What you need to do:
Each entry below is to be reproduced exactly, though any pictures it holds must be omitted.

Transcribed page contents
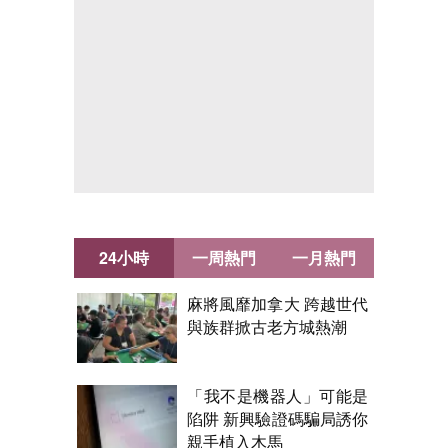
24小時
一周熱門
一月熱門
麻將風靡加拿大 跨越世代
與族群掀古老方城熱潮
「我不是機器人」可能是
陷阱 新興驗證碼騙局誘你
親手植入木馬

Exercise response:
24小時
一周熱門
一月熱門
麻將風靡加拿大 跨越世代
與族群掀古老方城熱潮
「我不是機器人」可能是
陷阱 新興驗證碼騙局誘你
親手植入木馬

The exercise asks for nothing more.